Favourites Of 2019, Part 5


In this holiday week, a chance to remember the writing that surprised and delighted us during the past year. Today, some our favourite stories from September and October


The Impossibility Of Refusal

Hasko Von Kriegstein | Daily Nous | 6th September 2019

Delicious conceit. It is logically impossible for an immigrant to Britain not to integrate. The immigrant can adopt British values and attitudes; the immigrant is thus perfectly British. Or, the immigrant can reject British values and attitudes; but moving to another country, and then spurning the host country’s values and attitudes, is the most British of all behaviours; the immigrant is thus perfectly British (780 words)


Half A Person

Agnes Callard | The Point | 27th September 2019

Notes on pregnancy, miscarriage, and fine art. An odd combination, but the miscarriage takes place at the Guggenheim in New York. “The handy thing about the Guggenheim is that there is a single-user bathroom at each full revolution. There was also an exhibition: Hilma af Klint (1862-1944), a Swedish pioneer of abstraction. I suspect that few humans have had the experience I had that day: Communing with an artistic visionary while miscarrying a baby.
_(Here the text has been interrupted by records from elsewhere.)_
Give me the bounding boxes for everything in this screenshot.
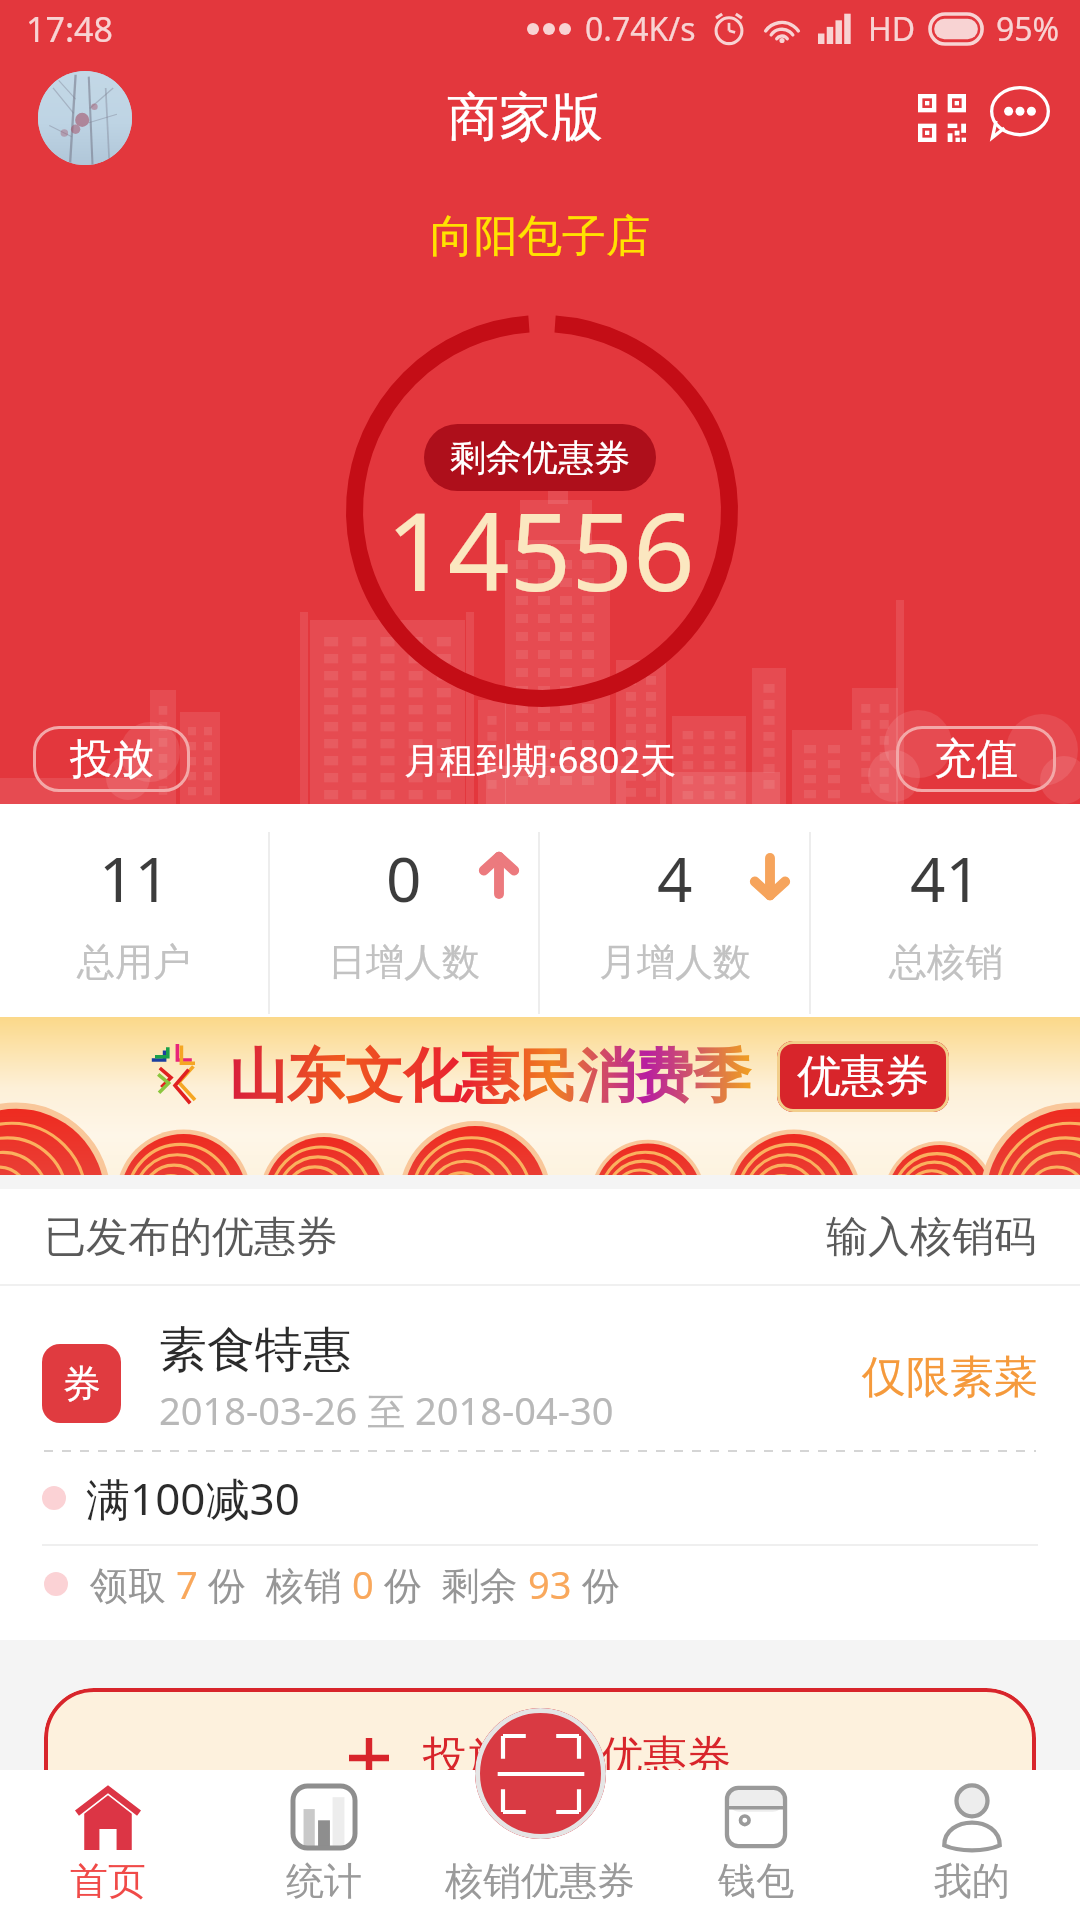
staticText: 已发布的优惠券 <box>44 1211 338 1264</box>
staticText: 投放 <box>70 733 154 786</box>
staticText: 17:48 <box>26 6 113 52</box>
staticText: 4 <box>657 836 693 920</box>
button[interactable]: 投放 <box>33 726 190 792</box>
staticText: 投放新的优惠券 <box>423 1730 731 1785</box>
staticText: HD <box>868 7 916 51</box>
button[interactable]: Home <box>0 1770 216 1920</box>
staticText: 2018-03-26 至 2018-04-30 <box>159 1384 614 1436</box>
staticText: 份 核销 <box>198 1558 352 1610</box>
staticText: 95% <box>996 7 1060 51</box>
button[interactable]: 41 <box>811 804 1080 1017</box>
staticText: 统计 <box>286 1857 362 1905</box>
button[interactable]: 投放新的优惠券 <box>44 1688 1036 1838</box>
button[interactable]: 核销优惠券 <box>432 1770 648 1920</box>
staticText: 充值 <box>934 733 1018 786</box>
staticText: 93 <box>528 1558 572 1610</box>
staticText: 总核销 <box>889 938 1003 986</box>
staticText: 商家版 <box>447 85 603 151</box>
staticText: 11 <box>99 836 170 920</box>
button[interactable]: 4 <box>540 804 809 1017</box>
staticText: 我的 <box>934 1857 1010 1905</box>
staticText: 总用户 <box>77 938 191 986</box>
staticText: 输入核销码 <box>826 1211 1036 1264</box>
button[interactable]: 11 <box>0 804 268 1017</box>
staticText: 钱包 <box>718 1857 794 1905</box>
staticText: 券 <box>63 1360 101 1408</box>
button[interactable]: 券 <box>0 1286 1080 1640</box>
staticText: 14556 <box>386 476 695 623</box>
staticText: 月租到期:6802天 <box>404 735 677 784</box>
staticText: 0.74K/s <box>585 7 696 51</box>
button[interactable]: Statistics <box>216 1770 432 1920</box>
button[interactable]: 0 <box>270 804 538 1017</box>
staticText: 首页 <box>70 1857 146 1905</box>
staticText: 0 <box>386 836 422 920</box>
staticText: 优惠券 <box>797 1049 929 1104</box>
button[interactable]: Profile avatar <box>38 71 132 165</box>
staticText: 41 <box>910 836 981 920</box>
button[interactable]: 山东文化惠民消费季 <box>0 1017 1080 1175</box>
staticText: 月增人数 <box>599 938 751 986</box>
button[interactable]: 充值 <box>896 726 1056 792</box>
staticText: 素食特惠 <box>159 1320 351 1380</box>
staticText: 剩余优惠券 <box>450 435 630 480</box>
staticText: 满100减30 <box>86 1468 300 1528</box>
staticText: 山东文化惠民消费季 <box>229 1040 751 1113</box>
staticText: 向阳包子店 <box>430 209 650 264</box>
staticText: 7 <box>176 1558 198 1610</box>
staticText: 份 剩余 <box>374 1558 528 1610</box>
button[interactable]: Profile <box>864 1770 1080 1920</box>
button[interactable]: Wallet <box>648 1770 864 1920</box>
staticText: 核销优惠券 <box>445 1857 635 1905</box>
staticText: 仅限素菜 <box>862 1350 1038 1405</box>
button[interactable]: Messages <box>990 86 1050 146</box>
staticText: 0 <box>352 1558 374 1610</box>
staticText: 份 <box>572 1558 620 1610</box>
staticText: 领取 <box>90 1558 176 1610</box>
button[interactable]: 输入核销码 <box>826 1189 1036 1286</box>
staticText: 日增人数 <box>328 938 480 986</box>
button[interactable]: QR code <box>918 94 966 142</box>
button[interactable]: Scan to redeem coupon <box>475 1708 606 1839</box>
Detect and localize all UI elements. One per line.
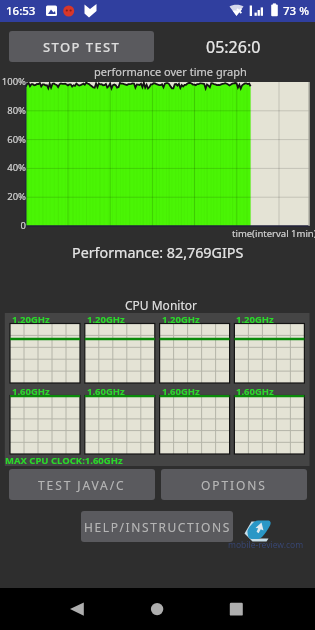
button[interactable]: Home bbox=[125, 588, 189, 630]
staticText: 80% bbox=[7, 104, 26, 117]
staticText: 1.20GHz bbox=[87, 313, 125, 326]
button[interactable]: TEST JAVA/C bbox=[9, 469, 155, 500]
staticText: 1.60GHz bbox=[87, 385, 125, 398]
staticText: 0 bbox=[20, 219, 26, 232]
button[interactable]: STOP TEST bbox=[9, 31, 154, 62]
staticText: Performance: 82,769GIPS bbox=[72, 243, 244, 262]
staticText: 40% bbox=[7, 161, 26, 174]
staticText: 1.20GHz bbox=[236, 313, 274, 326]
other: mobile-review.com logo bbox=[244, 519, 273, 541]
staticText: performance over time graph bbox=[94, 64, 247, 79]
staticText: 1.60GHz bbox=[12, 385, 50, 398]
staticText: 73 % bbox=[283, 3, 309, 19]
staticText: 16:53 bbox=[6, 3, 36, 19]
staticText: 60% bbox=[7, 133, 26, 146]
staticText: HELP/INSTRUCTIONS bbox=[84, 519, 231, 535]
staticText: 20% bbox=[7, 190, 26, 203]
staticText: MAX CPU CLOCK:1.60GHz bbox=[5, 454, 123, 467]
button[interactable]: OPTIONS bbox=[161, 469, 307, 500]
staticText: TEST JAVA/C bbox=[38, 477, 126, 493]
staticText: 1.20GHz bbox=[162, 313, 200, 326]
staticText: OPTIONS bbox=[201, 477, 267, 493]
staticText: mobile-review.com bbox=[228, 539, 304, 551]
staticText: 1.60GHz bbox=[236, 385, 274, 398]
staticText: 05:26:0 bbox=[206, 36, 261, 58]
staticText: 100% bbox=[1, 75, 26, 88]
button[interactable]: Recent apps bbox=[204, 588, 268, 630]
staticText: CPU Monitor bbox=[125, 297, 197, 313]
staticText: 1.60GHz bbox=[162, 385, 200, 398]
staticText: 1.20GHz bbox=[12, 313, 50, 326]
staticText: STOP TEST bbox=[43, 38, 121, 56]
button[interactable]: Back bbox=[45, 588, 109, 630]
staticText: time(interval 1min) bbox=[232, 227, 315, 240]
button[interactable]: HELP/INSTRUCTIONS bbox=[81, 511, 233, 542]
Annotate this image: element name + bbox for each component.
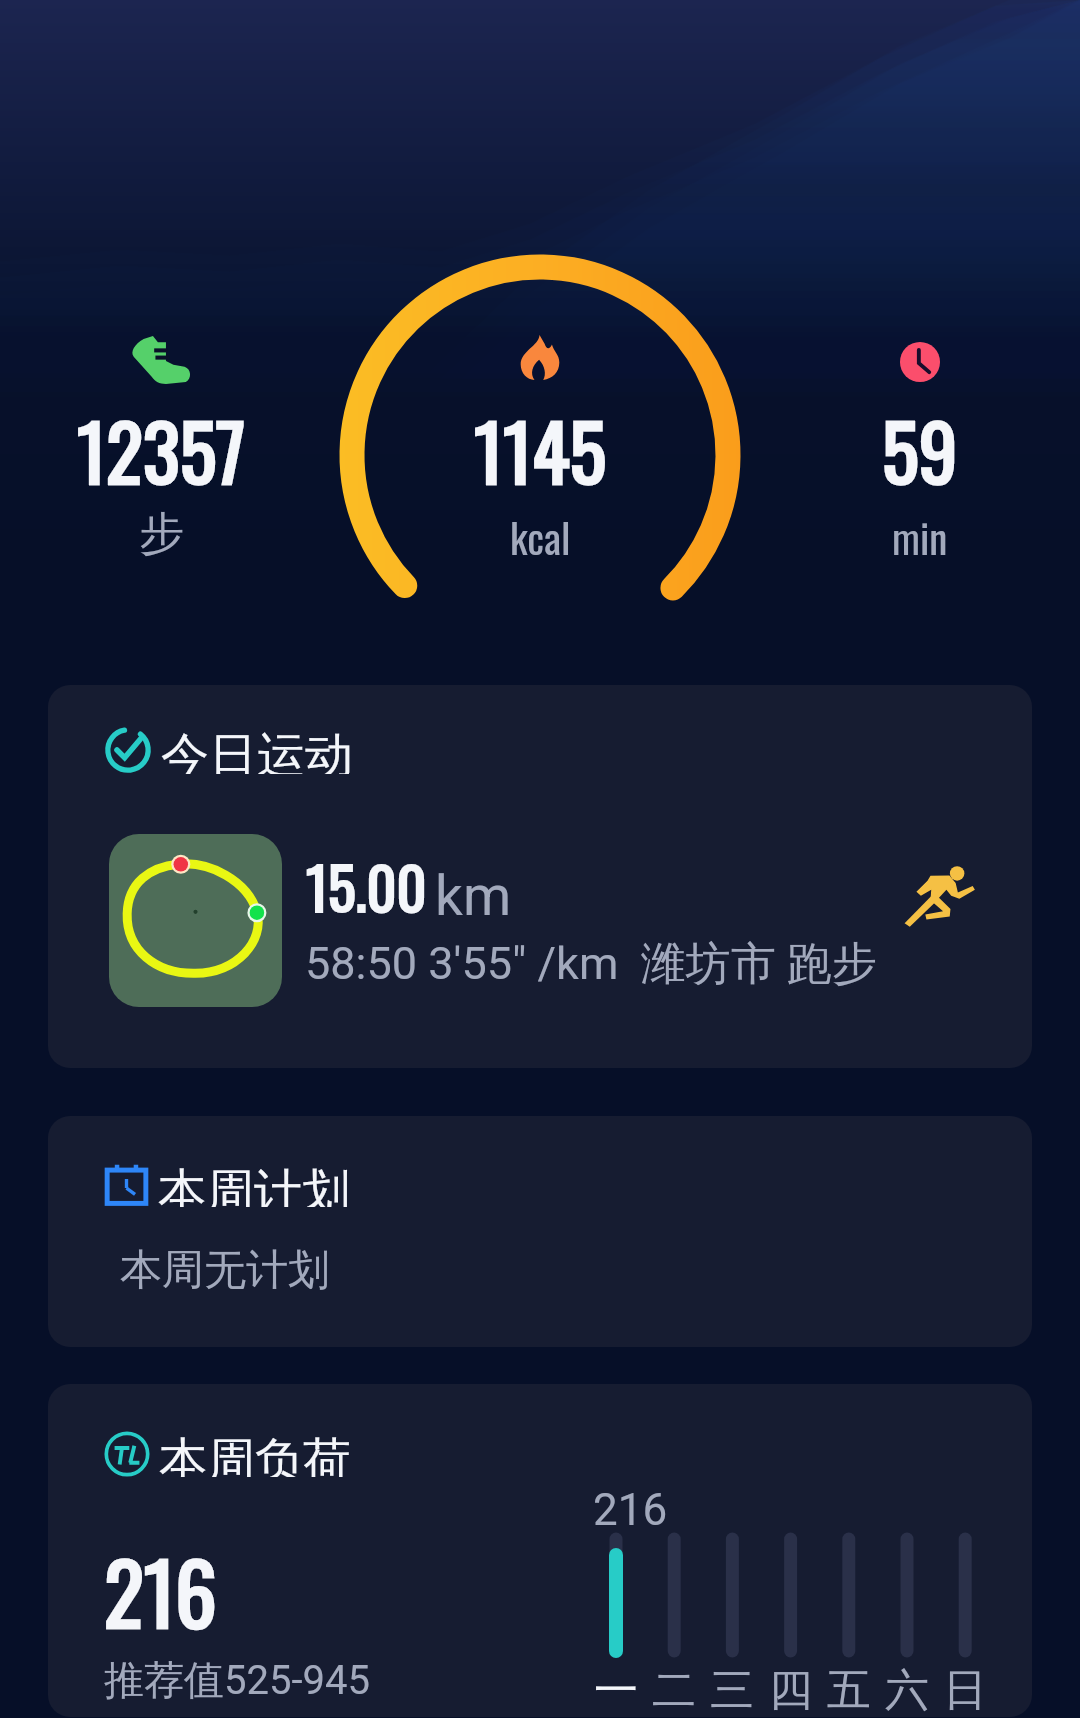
staticText: 59 [882, 392, 958, 506]
staticText: 12357 [77, 392, 246, 506]
staticText: 216 [104, 1529, 217, 1652]
staticText: 步 [139, 506, 184, 563]
staticText: min [892, 506, 948, 567]
staticText: 216 [593, 1484, 668, 1536]
staticText: 本周负荷 [159, 1431, 351, 1477]
staticText: 本周计划 [158, 1162, 350, 1207]
staticText: 1145 [474, 392, 607, 506]
staticText: 五 [827, 1663, 871, 1717]
button[interactable]: 本周负荷 [48, 1384, 1032, 1717]
staticText: kcal [510, 506, 571, 567]
staticText: 本周无计划 [120, 1244, 330, 1297]
staticText: 一 [594, 1663, 638, 1717]
staticText: 二 [652, 1663, 696, 1717]
staticText: 日 [943, 1663, 987, 1717]
button[interactable]: 今日运动 [48, 685, 1032, 1068]
staticText: 15.00 [306, 843, 427, 929]
staticText: km [435, 864, 512, 928]
staticText: 三 [710, 1663, 754, 1717]
staticText: 今日运动 [161, 726, 353, 774]
staticText: 58:50 3'55" /km 潍坊市 跑步 [305, 936, 877, 993]
staticText: 六 [885, 1663, 929, 1717]
other: Running activity [902, 863, 976, 930]
button[interactable]: 本周计划 [48, 1116, 1032, 1347]
staticText: 四 [769, 1663, 813, 1717]
staticText: 推荐值525-945 [104, 1655, 370, 1705]
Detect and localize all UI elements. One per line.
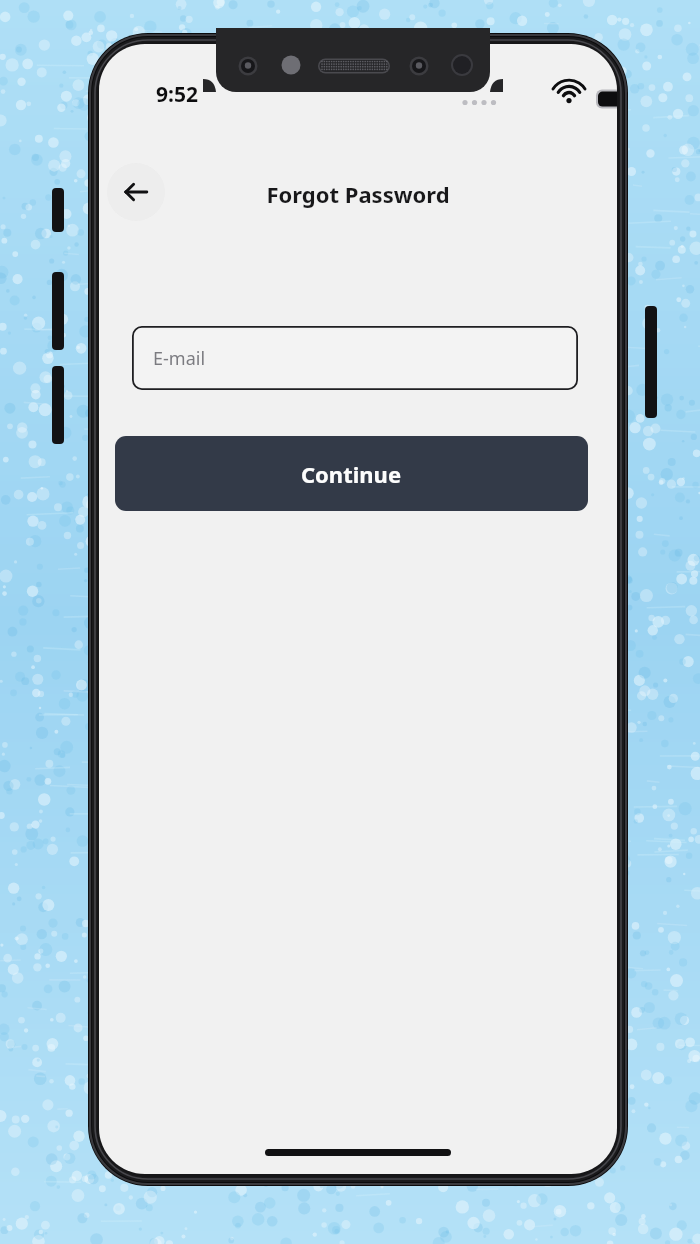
button[interactable]: Continue	[115, 436, 588, 511]
button[interactable]: E-mail	[132, 326, 578, 390]
staticText: Continue	[301, 459, 402, 489]
staticText: Forgot Password	[266, 179, 450, 209]
button[interactable]: Back	[107, 163, 165, 221]
staticText: E-mail	[153, 346, 206, 371]
staticText: 9:52	[156, 80, 198, 109]
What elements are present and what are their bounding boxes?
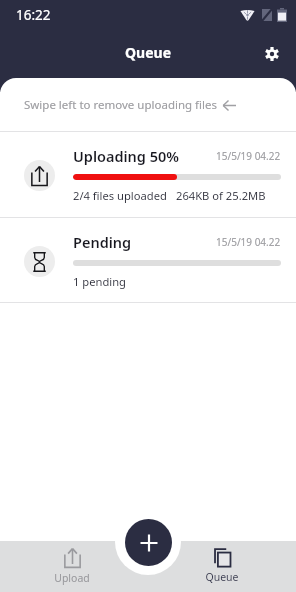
staticText: 15/5/19 04.22 (216, 149, 281, 163)
button[interactable]: Pending (0, 218, 296, 302)
button[interactable]: Settings (257, 39, 287, 69)
button[interactable]: Add (125, 519, 172, 566)
button[interactable]: Queue (193, 548, 251, 584)
staticText: 15/5/19 04.22 (216, 235, 281, 249)
staticText: Pending (73, 232, 132, 252)
button[interactable]: Uploading 50% (0, 132, 296, 217)
staticText: 2/4 files uploaded (73, 188, 167, 203)
staticText: 264KB of 25.2MB (176, 188, 266, 203)
staticText: Queue (125, 43, 171, 62)
staticText: Uploading 50% (73, 146, 179, 166)
staticText: 16:22 (16, 6, 51, 24)
staticText: Upload (54, 571, 90, 585)
staticText: 1 pending (73, 274, 126, 289)
staticText: Swipe left to remove uploading files (24, 97, 217, 113)
staticText: Queue (205, 570, 239, 584)
button[interactable]: Upload (42, 548, 102, 585)
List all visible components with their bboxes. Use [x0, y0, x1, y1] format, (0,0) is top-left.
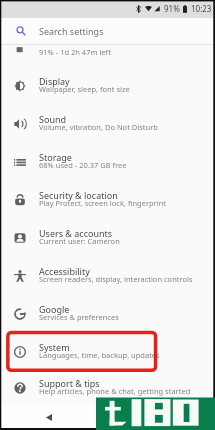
staticText: Storage: [39, 151, 72, 163]
staticText: Services & preferences: [39, 312, 119, 322]
staticText: Play Protect, screen lock, fingerprint: [39, 198, 166, 208]
staticText: 10:23: [191, 3, 212, 14]
button[interactable]: Security & location: [0, 181, 215, 219]
button[interactable]: Accessibility: [0, 257, 215, 295]
button[interactable]: Storage: [0, 143, 215, 181]
staticText: Search settings: [39, 25, 104, 37]
staticText: Security & location: [39, 189, 118, 201]
button[interactable]: Sound: [0, 105, 215, 143]
button[interactable]: Display: [0, 67, 215, 105]
staticText: Screen readers, display, interaction con…: [39, 274, 193, 284]
button[interactable]: Google: [0, 295, 215, 333]
staticText: Sound: [39, 113, 67, 125]
staticText: Users & accounts: [39, 227, 113, 239]
staticText: 91%: [164, 3, 180, 14]
staticText: Wallpaper, sleep, font size: [39, 84, 130, 94]
button[interactable]: System: [0, 333, 215, 371]
staticText: Display: [39, 75, 70, 87]
button[interactable]: 91% - 1d 2h 47m left: [0, 45, 215, 67]
staticText: Support & tips: [39, 377, 100, 389]
staticText: Google: [39, 303, 70, 315]
staticText: Current user: Cameron: [39, 236, 120, 246]
staticText: Languages, time, backup, updates: [39, 350, 160, 360]
button[interactable]: Users & accounts: [0, 219, 215, 257]
staticText: 91% - 1d 2h 47m left: [39, 47, 111, 57]
staticText: System: [39, 341, 70, 353]
button[interactable]: Back: [38, 407, 59, 428]
staticText: Help articles, phone & chat, getting sta…: [39, 386, 191, 396]
staticText: Accessibility: [39, 265, 90, 277]
staticText: Volume, vibration, Do Not Disturb: [39, 122, 158, 132]
button[interactable]: Support & tips: [0, 371, 215, 404]
staticText: 68% used - 20.37 GB free: [39, 160, 127, 170]
button[interactable]: Search settings: [0, 18, 215, 44]
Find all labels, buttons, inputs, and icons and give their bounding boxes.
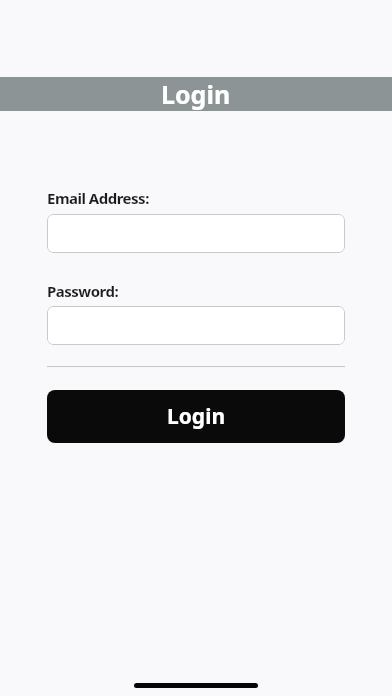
button[interactable] <box>47 306 345 345</box>
button[interactable] <box>47 214 345 253</box>
staticText: Password: <box>47 281 119 301</box>
staticText: Login <box>167 402 226 431</box>
staticText: Email Address: <box>47 188 149 208</box>
staticText: Login <box>161 77 231 111</box>
button[interactable]: Login <box>47 390 345 443</box>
Let me try to communicate what that was like” (3,030 words)


Twelve Words

Brian Trapp | Kenyon Review | 2nd September 2019

Astonishing, unbearable, heartbreaking, unflinching memoir of the life and death of a severely disabled twin brother. You would need a heart of stone to read this through without shedding a tear. “I closed my eyes and held him to my chest. I pretended it was twenty-nine years ago, that we weren’t even born, still sealed in the womb. Where were our bodies? Where did I end and my brother begin? There wasn’t even language yet. Our cells were still blooming, getting ready. We would do it all over again” (7,260 words)


A Spiritual Autobiography

Candace Vogler | Comment | 19th October 2019

Autobiographical essay of astonishing candour and even more astonishing content. Events narrated here, with the author as victim or witness, include child abuse, nervous breakdown, rape, attempted rape, disfigurement, miscarriage, divorce, drug addiction and fraud, through all of which the author maintains her sanity and optimism by immersing herself in religion and religious philosophy, building a career which eventually brings her to a professorial chair at the University of Chicago (9,050 words)


Five Years At Capital One

Elena Botella | New Republic | 2nd October 2019

Possibly the most perceptive article about the financial industry I have ever read; and very good on the workplace more generally. It asks how good people can leave their ethics at the door each day when they work for amoral corporations. In the case of Capital One, “work” means devising strategies for tempting poor families ever deeper into credit-card debt. The key is wilful ignorance: You never meet a customer, nor ever discuss them, save in terms of financial abstractions and marketing jargon (3,140 words)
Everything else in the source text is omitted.